Coaches have to encourage aggression in their players, too much aggression can quickly boil over into uncontrolled violence. That happened Saturday at Paul Bell Stadium in Eufaula, where fighting between the North and South teams got so out-of-hand the 29th annual Lake Eufaula All-Star Classic ended without a winner midway through the third quarter.
As seniors, for example, none of the players feared the repercussions of their actions, and that helped cause the fight. But players also follow the example of their coaches, and South and Hartshorne head coach Bill Williams protested a penalty so loudly he drew an additional yellow flag.
Just one play later, one of his South players shoved a North player and got ejected.
Perhaps the referees should’ve ejected more players, though you can only eject so many before you’re forced to end the game early, which is what happened anyway. But while it’s unclear what more could’ve been done, the refs’ utter inability to keep control of the game definitely contributed to how it ended.
Administrators at Eufaula will have to make sure these events don’t repeat themselves next year.

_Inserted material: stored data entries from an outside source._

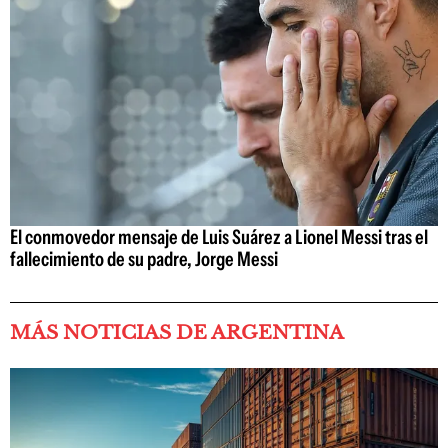
El conmovedor mensaje de Luis Suárez a Lionel Messi tras el
fallecimiento de su padre, Jorge Messi
MÁS NOTICIAS DE ARGENTINA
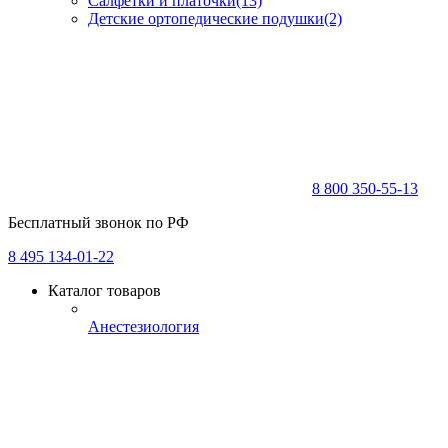
Салфетки и платочки
(13)
Детские ортопедические подушки
(2)
8 800 350-55-13
Бесплатный звонок по РФ
8 495 134-01-22
Каталог товаров
Анестезиология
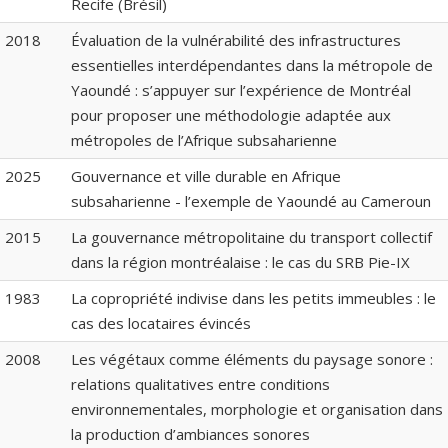
Recife (Brésil)
2018
Évaluation de la vulnérabilité des infrastructures
essentielles interdépendantes dans la métropole de
Yaoundé : s’appuyer sur l’expérience de Montréal
pour proposer une méthodologie adaptée aux
métropoles de l’Afrique subsaharienne
2025
Gouvernance et ville durable en Afrique
subsaharienne - l’exemple de Yaoundé au Cameroun
2015
La gouvernance métropolitaine du transport collectif
dans la région montréalaise : le cas du SRB Pie-IX
1983
La copropriété indivise dans les petits immeubles : le
cas des locataires évincés
2008
Les végétaux comme éléments du paysage sonore :
relations qualitatives entre conditions
environnementales, morphologie et organisation dans
la production d’ambiances sonores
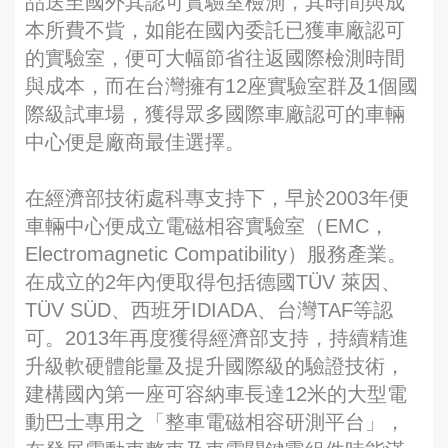
品送至國外其認可實驗室檢測，其時間與成
本所費不貲，如能在國內委託已獲車廠認可
的實驗室，便可大幅節省往返國際檢測時間
與成本，而在台灣擁有12座實驗室群及1個國
際級試車場，獲得眾多國際車廠認可的車輛
中心便是廠商最佳選擇。
在經濟部技術處科專支持下，早於2003年便
車輛中心便成立電磁相容實驗室（EMC，
Electromagnetic Compatibility）服務產業。
在成立的2年內便取得包括德國TÜV 萊因、
TÜV SÜD、西班牙IDIADA、台灣TAF等認
可。2013年再度獲得經濟部支持，持續精進
升級軟硬體能量及提升國際級的驗證技術，
建構國內第一座可容納車長達12米的大型電
動巴士專用之「整車電磁相容研測平台」，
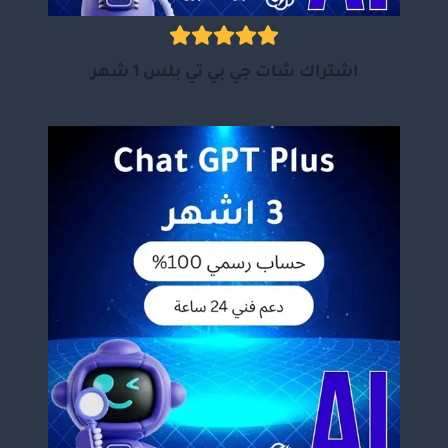
اشتراك شات جي بي تي بلس 1 شهر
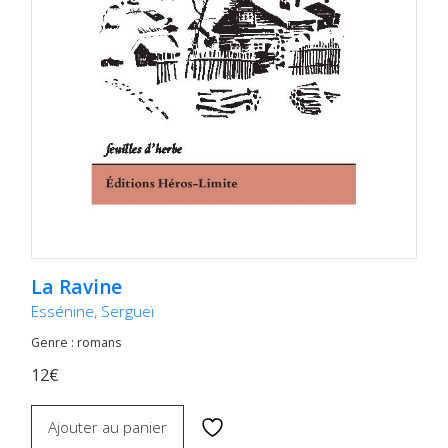
La Ravine
Essénine, Sergueï
Genre : romans
12€
Ajouter au panier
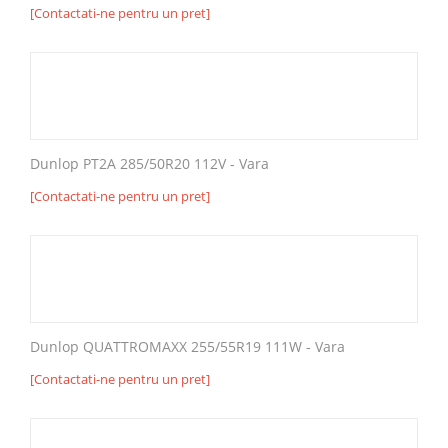
[Contactati-ne pentru un pret]
Dunlop PT2A 285/50R20 112V - Vara
[Contactati-ne pentru un pret]
Dunlop QUATTROMAXX 255/55R19 111W - Vara
[Contactati-ne pentru un pret]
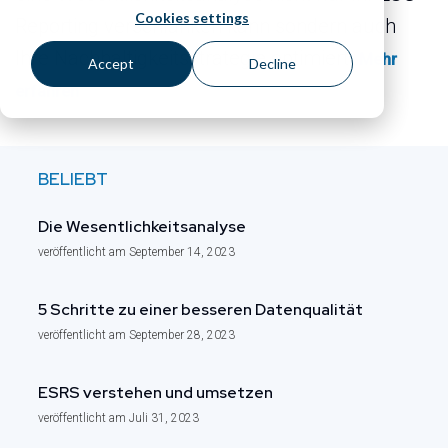
Cookies settings
Reporting verschlanken kann sondern auch
Ihre Nachhaltigkeitsstrategie optimiert.
Mehr
Accept
Decline
erfahren
BELIEBT
Die Wesentlichkeits­analyse
veröffentlicht am September 14, 2023
5 Schritte zu einer besseren Datenqualität
veröffentlicht am September 28, 2023
ESRS verstehen und umsetzen
veröffentlicht am Juli 31, 2023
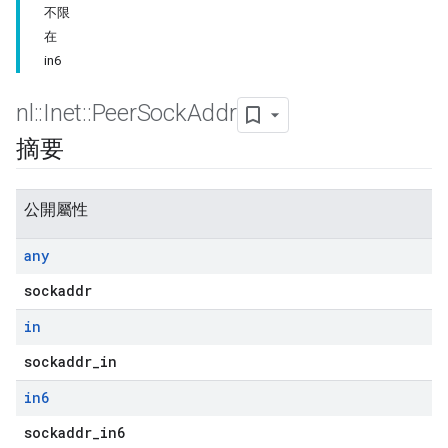
不限
在
in6
nl
::
Inet
::
Peer
Sock
Addr
摘要
公開屬性
any
sockaddr
in
sockaddr_in
in6
sockaddr_in6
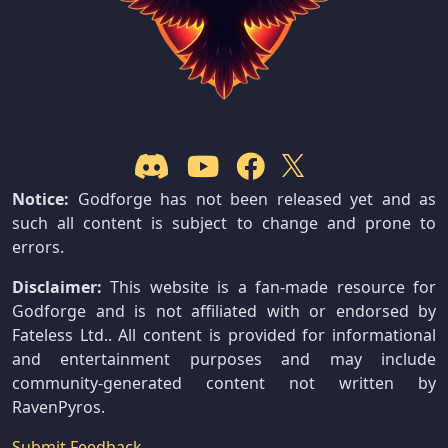
Notice:
Godforge has not been released yet and as
such all content is subject to change and prone to
errors.
Disclaimer:
This website is a fan-made resource for
Godforge and is not affiliated with or endorsed by
Fateless Ltd.. All content is provided for informational
and entertainment purposes and may include
community-generated content not written by
RavenPyros.
Submit Feedback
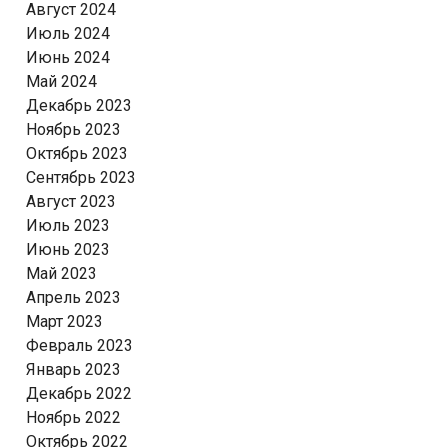
Август 2024
Июль 2024
Июнь 2024
Май 2024
Декабрь 2023
Ноябрь 2023
Октябрь 2023
Сентябрь 2023
Август 2023
Июль 2023
Июнь 2023
Май 2023
Апрель 2023
Март 2023
Февраль 2023
Январь 2023
Декабрь 2022
Ноябрь 2022
Октябрь 2022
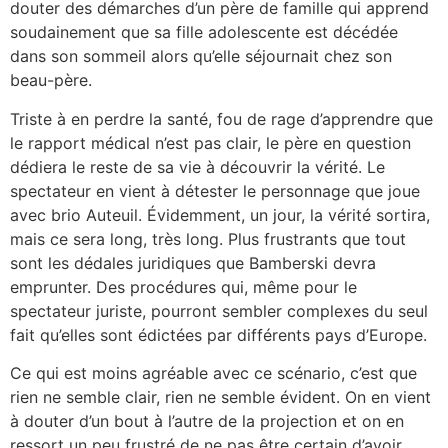
douter des démarches d’un père de famille qui apprend
soudainement que sa fille adolescente est décédée
dans son sommeil alors qu’elle séjournait chez son
beau-père.
Triste à en perdre la santé, fou de rage d’apprendre que
le rapport médical n’est pas clair, le père en question
dédiera le reste de sa vie à découvrir la vérité. Le
spectateur en vient à détester le personnage que joue
avec brio Auteuil. Évidemment, un jour, la vérité sortira,
mais ce sera long, très long. Plus frustrants que tout
sont les dédales juridiques que Bamberski devra
emprunter. Des procédures qui, même pour le
spectateur juriste, pourront sembler complexes du seul
fait qu’elles sont édictées par différents pays d’Europe.
Ce qui est moins agréable avec ce scénario, c’est que
rien ne semble clair, rien ne semble évident. On en vient
à douter d’un bout à l’autre de la projection et on en
ressort un peu frustré de ne pas être certain d’avoir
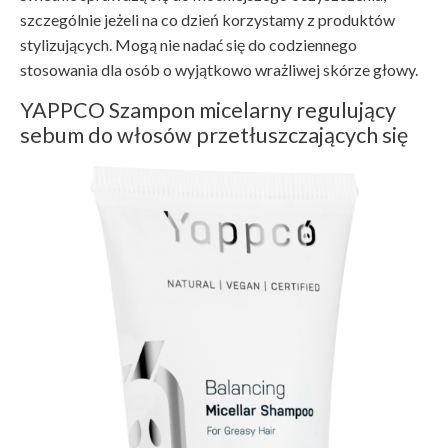
szczególnie jeżeli na co dzień korzystamy z produktów
stylizujących. Mogą nie nadać się do codziennego
stosowania dla osób o wyjątkowo wrażliwej skórze głowy.
YAPPCO Szampon micelarny regulujący
sebum do włosów przetłuszczających się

That will probably mean a zero-tolerance policy for the shoving and taunting that led to the fight, which means next year’s game could feature even more yellow flags.
If more penalties keep the players aggressive but not violent, they’re worth the extra stoppages in play and unearned yardage.
But if even that can’t keep kids from crossing the line, one wonders if the Lake Eufaula Classic can continue at all.